**What to work on**: Scan the data below and pick out the lines containing the word "Contest".

**Exercise data**:
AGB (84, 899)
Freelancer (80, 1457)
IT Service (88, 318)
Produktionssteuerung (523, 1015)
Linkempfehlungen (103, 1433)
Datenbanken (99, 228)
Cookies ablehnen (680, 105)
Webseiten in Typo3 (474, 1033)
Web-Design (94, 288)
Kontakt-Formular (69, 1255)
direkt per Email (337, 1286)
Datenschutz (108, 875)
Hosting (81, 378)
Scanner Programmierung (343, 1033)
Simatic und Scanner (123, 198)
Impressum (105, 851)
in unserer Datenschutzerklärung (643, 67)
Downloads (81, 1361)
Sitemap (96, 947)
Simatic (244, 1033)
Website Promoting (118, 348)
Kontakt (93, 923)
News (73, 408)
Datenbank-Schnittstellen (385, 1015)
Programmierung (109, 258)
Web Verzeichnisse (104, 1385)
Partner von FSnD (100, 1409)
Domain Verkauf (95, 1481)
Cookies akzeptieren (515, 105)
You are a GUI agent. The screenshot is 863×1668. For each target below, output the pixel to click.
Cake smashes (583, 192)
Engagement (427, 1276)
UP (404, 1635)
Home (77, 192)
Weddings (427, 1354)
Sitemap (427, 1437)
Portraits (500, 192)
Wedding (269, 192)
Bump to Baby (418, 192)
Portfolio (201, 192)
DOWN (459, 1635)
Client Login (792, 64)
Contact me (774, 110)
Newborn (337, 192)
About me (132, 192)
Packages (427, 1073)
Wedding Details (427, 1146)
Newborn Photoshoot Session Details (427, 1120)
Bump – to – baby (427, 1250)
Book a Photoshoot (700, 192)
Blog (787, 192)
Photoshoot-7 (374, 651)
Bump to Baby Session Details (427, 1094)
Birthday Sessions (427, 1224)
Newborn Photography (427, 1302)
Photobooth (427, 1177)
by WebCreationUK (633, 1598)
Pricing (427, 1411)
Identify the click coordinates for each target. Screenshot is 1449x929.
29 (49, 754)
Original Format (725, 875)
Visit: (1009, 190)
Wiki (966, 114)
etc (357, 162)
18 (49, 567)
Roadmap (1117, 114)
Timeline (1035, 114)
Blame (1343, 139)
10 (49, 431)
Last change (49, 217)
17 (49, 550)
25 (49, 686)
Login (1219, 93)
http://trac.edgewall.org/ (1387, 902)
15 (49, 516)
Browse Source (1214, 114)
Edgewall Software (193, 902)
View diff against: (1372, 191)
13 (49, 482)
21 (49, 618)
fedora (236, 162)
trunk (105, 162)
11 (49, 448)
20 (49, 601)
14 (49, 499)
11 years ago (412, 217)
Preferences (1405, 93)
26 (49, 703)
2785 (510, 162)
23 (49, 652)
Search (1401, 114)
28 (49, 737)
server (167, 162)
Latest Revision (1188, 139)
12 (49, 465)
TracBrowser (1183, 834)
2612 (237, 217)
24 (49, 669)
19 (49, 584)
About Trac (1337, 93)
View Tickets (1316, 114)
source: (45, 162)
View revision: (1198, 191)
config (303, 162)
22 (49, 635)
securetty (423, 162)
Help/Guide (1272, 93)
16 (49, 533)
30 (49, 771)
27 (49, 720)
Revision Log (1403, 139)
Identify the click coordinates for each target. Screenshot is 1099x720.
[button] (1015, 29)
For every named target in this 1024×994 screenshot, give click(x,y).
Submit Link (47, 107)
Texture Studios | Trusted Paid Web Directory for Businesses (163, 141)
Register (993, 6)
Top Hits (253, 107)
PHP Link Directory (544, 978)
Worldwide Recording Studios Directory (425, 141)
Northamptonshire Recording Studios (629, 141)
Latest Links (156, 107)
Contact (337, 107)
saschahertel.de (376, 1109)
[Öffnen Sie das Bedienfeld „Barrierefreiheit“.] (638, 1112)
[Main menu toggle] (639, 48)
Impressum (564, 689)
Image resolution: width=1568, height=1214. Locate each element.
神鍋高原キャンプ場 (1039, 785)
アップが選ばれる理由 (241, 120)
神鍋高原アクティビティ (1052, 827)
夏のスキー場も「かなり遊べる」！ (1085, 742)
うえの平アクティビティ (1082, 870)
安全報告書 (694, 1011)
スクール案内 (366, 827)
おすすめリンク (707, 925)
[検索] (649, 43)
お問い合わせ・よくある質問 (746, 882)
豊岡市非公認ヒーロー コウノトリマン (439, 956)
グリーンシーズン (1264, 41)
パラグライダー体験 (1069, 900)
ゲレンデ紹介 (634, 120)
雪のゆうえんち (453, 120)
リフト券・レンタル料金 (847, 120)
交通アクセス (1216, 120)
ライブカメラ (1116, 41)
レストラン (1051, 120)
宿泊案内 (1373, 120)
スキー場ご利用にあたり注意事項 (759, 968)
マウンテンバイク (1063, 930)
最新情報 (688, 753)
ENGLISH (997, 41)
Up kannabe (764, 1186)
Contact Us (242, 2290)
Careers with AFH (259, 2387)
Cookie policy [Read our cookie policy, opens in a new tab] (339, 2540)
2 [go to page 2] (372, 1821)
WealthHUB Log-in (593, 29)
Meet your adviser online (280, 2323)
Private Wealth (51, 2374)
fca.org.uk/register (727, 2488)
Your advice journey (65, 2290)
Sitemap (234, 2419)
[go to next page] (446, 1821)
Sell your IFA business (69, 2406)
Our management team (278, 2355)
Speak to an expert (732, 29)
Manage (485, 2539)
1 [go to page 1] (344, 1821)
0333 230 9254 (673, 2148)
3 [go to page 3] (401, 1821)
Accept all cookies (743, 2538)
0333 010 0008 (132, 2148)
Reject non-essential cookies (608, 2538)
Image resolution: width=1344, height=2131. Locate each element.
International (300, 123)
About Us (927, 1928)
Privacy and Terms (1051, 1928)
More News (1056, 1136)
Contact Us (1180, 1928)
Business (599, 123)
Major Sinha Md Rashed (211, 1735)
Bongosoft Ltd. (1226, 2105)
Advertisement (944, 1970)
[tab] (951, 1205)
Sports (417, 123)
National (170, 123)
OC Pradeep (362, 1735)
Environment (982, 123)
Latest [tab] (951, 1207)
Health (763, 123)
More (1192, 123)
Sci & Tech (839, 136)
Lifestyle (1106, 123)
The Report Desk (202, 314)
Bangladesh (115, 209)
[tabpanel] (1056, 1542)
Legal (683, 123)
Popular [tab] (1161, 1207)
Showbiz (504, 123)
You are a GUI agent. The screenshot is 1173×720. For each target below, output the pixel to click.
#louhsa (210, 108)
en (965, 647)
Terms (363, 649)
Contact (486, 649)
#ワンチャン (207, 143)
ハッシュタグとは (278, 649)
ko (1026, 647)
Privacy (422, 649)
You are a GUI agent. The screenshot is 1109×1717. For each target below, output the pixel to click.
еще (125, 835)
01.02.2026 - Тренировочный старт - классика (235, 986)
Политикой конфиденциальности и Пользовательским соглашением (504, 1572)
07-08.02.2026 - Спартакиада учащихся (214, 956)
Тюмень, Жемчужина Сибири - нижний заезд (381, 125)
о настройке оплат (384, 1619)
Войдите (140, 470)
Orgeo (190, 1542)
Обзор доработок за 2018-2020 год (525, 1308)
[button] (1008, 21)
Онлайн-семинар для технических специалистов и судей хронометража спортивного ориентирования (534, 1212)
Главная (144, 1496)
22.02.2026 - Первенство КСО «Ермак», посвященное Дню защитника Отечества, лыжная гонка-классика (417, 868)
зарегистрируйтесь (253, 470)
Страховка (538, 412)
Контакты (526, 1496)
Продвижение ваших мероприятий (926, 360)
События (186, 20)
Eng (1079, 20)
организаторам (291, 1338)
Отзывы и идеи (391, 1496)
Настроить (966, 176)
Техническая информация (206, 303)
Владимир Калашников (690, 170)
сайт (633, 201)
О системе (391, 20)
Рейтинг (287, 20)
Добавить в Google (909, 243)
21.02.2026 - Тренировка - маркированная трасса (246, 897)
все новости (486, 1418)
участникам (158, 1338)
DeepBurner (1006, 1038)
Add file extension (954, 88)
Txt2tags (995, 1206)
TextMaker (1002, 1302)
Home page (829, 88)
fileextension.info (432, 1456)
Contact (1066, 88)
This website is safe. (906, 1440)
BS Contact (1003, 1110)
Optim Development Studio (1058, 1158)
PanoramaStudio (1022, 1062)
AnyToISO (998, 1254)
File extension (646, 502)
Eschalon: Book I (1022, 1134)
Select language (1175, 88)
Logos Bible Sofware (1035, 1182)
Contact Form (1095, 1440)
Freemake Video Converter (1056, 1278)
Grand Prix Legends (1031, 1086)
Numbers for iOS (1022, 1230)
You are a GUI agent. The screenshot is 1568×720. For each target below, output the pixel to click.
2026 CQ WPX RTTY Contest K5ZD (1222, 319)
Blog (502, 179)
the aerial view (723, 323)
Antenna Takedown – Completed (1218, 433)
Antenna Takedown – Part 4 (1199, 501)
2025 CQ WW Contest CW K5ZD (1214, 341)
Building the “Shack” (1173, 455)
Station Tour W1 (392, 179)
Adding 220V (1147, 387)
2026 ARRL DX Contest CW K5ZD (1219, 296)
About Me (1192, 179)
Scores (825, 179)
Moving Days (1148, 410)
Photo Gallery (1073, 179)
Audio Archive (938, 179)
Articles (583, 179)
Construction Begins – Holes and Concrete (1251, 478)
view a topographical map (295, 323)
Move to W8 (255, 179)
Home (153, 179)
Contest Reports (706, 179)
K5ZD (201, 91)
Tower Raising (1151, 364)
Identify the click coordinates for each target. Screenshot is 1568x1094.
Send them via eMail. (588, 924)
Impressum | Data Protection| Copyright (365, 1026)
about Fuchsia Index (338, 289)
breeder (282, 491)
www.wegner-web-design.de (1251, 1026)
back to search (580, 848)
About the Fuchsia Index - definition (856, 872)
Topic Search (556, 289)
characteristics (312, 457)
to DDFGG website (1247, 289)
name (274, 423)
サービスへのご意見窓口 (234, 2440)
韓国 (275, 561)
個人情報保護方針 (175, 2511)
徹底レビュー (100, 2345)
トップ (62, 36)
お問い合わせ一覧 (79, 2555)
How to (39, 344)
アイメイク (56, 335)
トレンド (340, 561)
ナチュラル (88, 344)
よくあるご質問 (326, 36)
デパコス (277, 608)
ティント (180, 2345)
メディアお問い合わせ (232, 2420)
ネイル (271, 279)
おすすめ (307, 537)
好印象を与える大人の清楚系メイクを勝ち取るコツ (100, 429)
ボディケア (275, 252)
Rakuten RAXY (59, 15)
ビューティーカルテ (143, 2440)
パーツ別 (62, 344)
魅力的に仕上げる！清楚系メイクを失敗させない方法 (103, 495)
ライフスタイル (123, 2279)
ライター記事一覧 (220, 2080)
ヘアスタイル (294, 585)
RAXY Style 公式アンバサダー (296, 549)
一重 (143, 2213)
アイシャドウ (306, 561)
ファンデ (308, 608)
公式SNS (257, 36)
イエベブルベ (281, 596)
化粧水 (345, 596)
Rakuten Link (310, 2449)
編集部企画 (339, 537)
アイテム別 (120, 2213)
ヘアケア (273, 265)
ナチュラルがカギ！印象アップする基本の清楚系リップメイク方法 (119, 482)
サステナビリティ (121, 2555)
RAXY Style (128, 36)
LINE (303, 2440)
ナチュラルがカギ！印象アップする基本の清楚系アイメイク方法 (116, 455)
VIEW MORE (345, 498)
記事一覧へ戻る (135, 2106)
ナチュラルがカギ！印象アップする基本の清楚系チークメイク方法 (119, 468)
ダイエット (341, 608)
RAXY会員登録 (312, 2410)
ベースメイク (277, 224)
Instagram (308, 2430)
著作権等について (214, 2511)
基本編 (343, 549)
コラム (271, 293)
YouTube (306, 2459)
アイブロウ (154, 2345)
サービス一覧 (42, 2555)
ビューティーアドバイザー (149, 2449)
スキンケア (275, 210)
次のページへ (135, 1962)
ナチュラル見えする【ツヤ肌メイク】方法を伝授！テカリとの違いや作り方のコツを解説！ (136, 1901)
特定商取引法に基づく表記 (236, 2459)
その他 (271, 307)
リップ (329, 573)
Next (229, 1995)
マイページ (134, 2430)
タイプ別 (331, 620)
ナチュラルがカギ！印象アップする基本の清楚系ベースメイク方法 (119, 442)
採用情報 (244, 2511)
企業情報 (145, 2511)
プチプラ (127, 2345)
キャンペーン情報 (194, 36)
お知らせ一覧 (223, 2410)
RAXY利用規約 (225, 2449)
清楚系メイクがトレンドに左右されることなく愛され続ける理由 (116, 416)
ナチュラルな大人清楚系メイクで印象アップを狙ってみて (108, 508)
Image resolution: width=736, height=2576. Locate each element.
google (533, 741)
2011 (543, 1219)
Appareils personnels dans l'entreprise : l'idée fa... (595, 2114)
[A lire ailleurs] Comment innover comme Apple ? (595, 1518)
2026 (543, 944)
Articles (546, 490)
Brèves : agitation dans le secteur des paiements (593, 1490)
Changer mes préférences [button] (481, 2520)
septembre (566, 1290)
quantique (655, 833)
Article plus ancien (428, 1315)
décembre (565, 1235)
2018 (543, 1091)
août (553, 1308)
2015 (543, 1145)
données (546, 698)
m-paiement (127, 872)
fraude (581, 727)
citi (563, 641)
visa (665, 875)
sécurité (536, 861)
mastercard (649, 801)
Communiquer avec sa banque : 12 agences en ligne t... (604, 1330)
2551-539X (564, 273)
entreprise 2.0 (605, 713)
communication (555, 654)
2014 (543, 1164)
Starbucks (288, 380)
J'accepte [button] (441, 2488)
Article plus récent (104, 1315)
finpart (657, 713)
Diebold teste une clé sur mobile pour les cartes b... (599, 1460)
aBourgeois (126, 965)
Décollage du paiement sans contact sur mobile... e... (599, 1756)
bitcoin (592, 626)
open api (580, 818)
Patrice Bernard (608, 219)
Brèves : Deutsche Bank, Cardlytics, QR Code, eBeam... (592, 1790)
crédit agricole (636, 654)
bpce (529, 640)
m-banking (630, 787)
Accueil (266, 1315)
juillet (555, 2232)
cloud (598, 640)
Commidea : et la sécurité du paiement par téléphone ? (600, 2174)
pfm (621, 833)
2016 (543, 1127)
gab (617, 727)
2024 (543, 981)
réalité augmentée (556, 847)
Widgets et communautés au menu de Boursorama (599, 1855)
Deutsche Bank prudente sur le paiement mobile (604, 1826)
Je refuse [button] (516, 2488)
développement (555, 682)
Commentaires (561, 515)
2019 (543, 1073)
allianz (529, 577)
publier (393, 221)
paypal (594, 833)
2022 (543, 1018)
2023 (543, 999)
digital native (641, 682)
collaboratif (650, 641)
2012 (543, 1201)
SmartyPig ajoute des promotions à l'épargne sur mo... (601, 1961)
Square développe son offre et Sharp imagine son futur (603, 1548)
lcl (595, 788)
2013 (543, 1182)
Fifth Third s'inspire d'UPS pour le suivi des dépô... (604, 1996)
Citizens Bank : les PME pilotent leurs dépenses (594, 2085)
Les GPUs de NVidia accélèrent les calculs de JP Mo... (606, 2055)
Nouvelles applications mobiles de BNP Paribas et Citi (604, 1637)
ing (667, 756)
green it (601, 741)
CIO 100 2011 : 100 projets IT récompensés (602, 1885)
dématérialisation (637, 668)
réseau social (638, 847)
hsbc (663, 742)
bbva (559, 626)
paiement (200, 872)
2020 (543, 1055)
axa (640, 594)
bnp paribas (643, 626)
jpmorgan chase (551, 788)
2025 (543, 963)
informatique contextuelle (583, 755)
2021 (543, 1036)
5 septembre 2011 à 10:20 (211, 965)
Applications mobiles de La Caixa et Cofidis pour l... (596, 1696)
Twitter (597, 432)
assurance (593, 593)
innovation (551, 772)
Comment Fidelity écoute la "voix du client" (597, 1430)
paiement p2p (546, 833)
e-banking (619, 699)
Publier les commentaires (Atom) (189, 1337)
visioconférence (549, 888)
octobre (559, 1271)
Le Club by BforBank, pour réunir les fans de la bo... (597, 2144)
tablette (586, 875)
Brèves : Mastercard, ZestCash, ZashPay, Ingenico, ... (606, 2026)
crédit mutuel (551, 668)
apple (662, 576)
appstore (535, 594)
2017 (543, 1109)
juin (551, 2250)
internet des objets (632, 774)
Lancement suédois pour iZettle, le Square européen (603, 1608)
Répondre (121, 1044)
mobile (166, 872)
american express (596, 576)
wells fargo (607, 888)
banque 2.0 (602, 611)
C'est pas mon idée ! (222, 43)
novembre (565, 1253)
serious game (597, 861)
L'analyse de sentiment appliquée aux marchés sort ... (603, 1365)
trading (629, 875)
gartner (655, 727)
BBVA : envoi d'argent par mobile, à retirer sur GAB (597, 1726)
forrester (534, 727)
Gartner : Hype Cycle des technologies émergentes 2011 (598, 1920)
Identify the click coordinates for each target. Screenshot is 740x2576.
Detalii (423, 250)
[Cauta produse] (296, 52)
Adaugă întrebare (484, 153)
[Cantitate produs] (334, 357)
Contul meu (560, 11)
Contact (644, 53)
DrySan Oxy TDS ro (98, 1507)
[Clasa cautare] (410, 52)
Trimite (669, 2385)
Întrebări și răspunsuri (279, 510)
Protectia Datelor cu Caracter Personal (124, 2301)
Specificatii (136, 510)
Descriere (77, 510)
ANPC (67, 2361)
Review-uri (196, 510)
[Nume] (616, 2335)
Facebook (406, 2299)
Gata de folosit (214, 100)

**Result for this task**:
2026 CQ WPX RTTY Contest K5ZD (1222, 319)
2025 CQ WW Contest CW K5ZD (1214, 341)
2026 ARRL DX Contest CW K5ZD (1219, 296)
Contest Reports (706, 179)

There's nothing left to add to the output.